(Saved entries)
════════════════
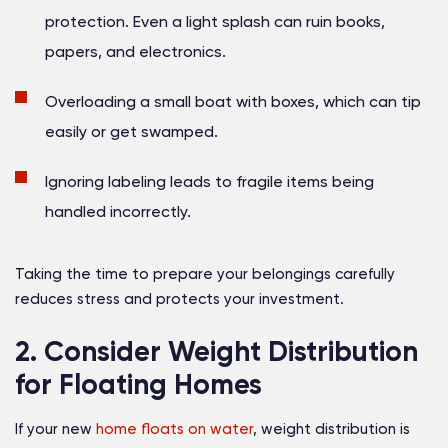
protection. Even a light splash can ruin books,
papers, and electronics.
Overloading a small boat with boxes, which can tip
easily or get swamped.
Ignoring labeling leads to fragile items being
handled incorrectly.
Taking the time to prepare your belongings carefully
reduces stress and protects your investment.
2. Consider Weight Distribution
for Floating Homes
If your new
home floats on water
, weight distribution is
════════════════
- **TASK ITEM**
Make an exact copy of the records above. Keep out every picture.

- **ANSWER SECTION**
protection. Even a light splash can ruin books,
papers, and electronics.
Overloading a small boat with boxes, which can tip
easily or get swamped.
Ignoring labeling leads to fragile items being
handled incorrectly.
Taking the time to prepare your belongings carefully
reduces stress and protects your investment.
2. Consider Weight Distribution
for Floating Homes
If your new
home floats on water
, weight distribution is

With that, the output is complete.